The foundational question on the table for us as an Anglican Communion right now is not one of human sexuality, although I know that will be a point of contention in places for years to come. Nor is it the ordination of women, although to see and hear how even some of the Primates are behaving right now towards our Presiding Bishop, you might be tempted to think otherwise. Nor is the foundational question about biblical authority and interpretation and who gets to do it, although that gets a little bit closer to the truth. Nor is it really about power, even though there is a lot of power-politicking going on right now in the name of Jesus Christ.
No, the foundational issue on the table right now is about transformation. Are we willing to be transformed? When Jesus comes into the midst of his people in Nazareth, he brings with him a Gospel message that will turn everything upside down and inside out. But the people of Nazareth are not ready to hear it, because all they can see is what they expect: Joseph’s son. This little boy that they knew whose expected to follow in his Dad’s footsteps.
My sisters and brothers in Christ, this message comes right home to us here at Church of Our Saviour, Mill Valley. To some degree the upheaval in the Anglican Communion can be kept “out there” at arm’s length, but the transformative and messy acts of God’s surprising grace will not stay “out there.” They will find a way in our doors, and if we shut them, they will seek ways through the cracks and gaps. . . and into our lives and hearts whether we want them to or not. Because God is changing the world. And Church of Our Saviour is changing, too, and surely in many ways that I or any of us cannot see or entirely understand.
A critical part of our vocation as Christians is in our gathering as we do today in prayer and in breaking bread and sharing the common cup. Another is sticking around to see how we can better prepare ourselves to address a changing world. Like the rest of the Anglican Communion, we’ve faced a long period of difficulty. Unlike the Anglican Communion, at the present time, we are blessed in that we can say we are almost on the other side of our time of turmoil. The Anglican Communion, one way or another, will get there to. When it does, the question for the greater Church will be the same as it is today for Church of Our Saviour: Now what?
By sharing in prayer and the companionship we find with each other and Christ at this table, we are opening ourselves up to that question, “Now what?” We are moving beyond the expectations we have for a Jesus we know and a God we can predict into the uncertain future with all of its hope, risk, and possibility.
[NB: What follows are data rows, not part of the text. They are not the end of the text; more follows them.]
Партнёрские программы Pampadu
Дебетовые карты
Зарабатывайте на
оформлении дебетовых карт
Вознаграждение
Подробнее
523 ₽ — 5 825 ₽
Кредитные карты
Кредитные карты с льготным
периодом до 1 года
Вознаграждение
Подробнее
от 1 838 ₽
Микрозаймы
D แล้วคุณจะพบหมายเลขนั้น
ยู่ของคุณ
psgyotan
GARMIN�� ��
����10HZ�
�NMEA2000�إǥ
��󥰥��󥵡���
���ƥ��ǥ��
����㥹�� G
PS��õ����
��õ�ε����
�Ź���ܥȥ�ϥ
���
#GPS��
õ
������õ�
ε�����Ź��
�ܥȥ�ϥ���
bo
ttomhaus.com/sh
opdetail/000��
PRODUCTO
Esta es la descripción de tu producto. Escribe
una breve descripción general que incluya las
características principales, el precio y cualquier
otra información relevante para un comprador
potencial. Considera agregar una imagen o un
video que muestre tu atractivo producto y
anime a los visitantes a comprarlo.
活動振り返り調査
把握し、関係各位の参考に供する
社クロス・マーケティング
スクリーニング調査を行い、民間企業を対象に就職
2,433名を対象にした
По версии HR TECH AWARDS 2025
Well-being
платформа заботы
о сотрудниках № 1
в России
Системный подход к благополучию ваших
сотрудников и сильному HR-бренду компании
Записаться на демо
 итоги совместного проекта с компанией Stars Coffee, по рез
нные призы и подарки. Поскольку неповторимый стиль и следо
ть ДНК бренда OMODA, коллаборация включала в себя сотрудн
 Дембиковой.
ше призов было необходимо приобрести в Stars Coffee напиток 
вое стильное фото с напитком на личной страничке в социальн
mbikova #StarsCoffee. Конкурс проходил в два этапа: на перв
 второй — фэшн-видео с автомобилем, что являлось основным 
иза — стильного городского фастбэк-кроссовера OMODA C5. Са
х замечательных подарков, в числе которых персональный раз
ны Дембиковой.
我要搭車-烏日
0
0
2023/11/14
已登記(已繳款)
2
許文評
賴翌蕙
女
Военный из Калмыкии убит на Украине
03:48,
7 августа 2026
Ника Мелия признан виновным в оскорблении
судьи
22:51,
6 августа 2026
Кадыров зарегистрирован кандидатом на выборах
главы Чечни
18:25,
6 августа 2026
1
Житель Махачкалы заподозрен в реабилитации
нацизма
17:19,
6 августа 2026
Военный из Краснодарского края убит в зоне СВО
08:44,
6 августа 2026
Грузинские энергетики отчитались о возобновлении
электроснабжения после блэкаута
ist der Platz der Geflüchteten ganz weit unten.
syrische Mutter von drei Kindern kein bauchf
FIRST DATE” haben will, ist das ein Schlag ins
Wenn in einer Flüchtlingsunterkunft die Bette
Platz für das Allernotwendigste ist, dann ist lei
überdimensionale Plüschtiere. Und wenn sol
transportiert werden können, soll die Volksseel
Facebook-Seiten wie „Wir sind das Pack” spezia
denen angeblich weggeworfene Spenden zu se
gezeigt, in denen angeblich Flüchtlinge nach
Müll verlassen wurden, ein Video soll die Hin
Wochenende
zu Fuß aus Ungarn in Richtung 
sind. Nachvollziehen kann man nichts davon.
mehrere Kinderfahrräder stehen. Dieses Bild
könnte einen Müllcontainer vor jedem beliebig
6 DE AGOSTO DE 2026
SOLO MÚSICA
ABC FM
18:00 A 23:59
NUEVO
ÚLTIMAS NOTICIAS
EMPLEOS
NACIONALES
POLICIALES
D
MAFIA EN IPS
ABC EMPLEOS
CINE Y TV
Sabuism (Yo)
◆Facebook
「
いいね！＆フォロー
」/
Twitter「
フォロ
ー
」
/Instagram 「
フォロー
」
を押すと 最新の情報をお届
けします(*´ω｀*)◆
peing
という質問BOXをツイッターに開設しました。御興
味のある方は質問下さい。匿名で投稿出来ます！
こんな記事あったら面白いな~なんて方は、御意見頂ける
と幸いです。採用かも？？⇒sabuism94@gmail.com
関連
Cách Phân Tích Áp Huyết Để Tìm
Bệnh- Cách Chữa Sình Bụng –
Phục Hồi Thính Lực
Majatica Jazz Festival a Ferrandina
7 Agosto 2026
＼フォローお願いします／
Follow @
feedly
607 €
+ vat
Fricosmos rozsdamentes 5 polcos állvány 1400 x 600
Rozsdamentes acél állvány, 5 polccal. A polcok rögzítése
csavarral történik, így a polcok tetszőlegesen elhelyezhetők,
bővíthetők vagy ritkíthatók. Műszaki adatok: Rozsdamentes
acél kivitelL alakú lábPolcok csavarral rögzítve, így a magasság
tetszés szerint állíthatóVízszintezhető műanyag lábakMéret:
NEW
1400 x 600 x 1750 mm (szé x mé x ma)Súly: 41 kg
The only way to deal with our uncertainty and expectations broken open is to do one of two things: become a fearful lynch mob like the people of Nazareth, or instead turn to the ethic Paul so beautifully lays out in today’s passage from First Corinthians.
The ethic of love is more than a principle. It is a critical part of our truest Christian vocation, our deepest calling, and our deepest longing. It is the language of God’s grace in our midst. It is what binds us as a community together in good and bad times. The patience, forbearance, peace, and gentle words we find in love are what we most need to be properly open to the transformation Jesus Christ brings to our lives and to our community.
Love is the language of broken hearts. Hearts broken open. I invite you to seek that with me beginning this day as we meet as a loving community in our part of the Anglican Communion to begin looking ahead, over the edge of our expectations, and into a future of wonder and God’s abundant grace.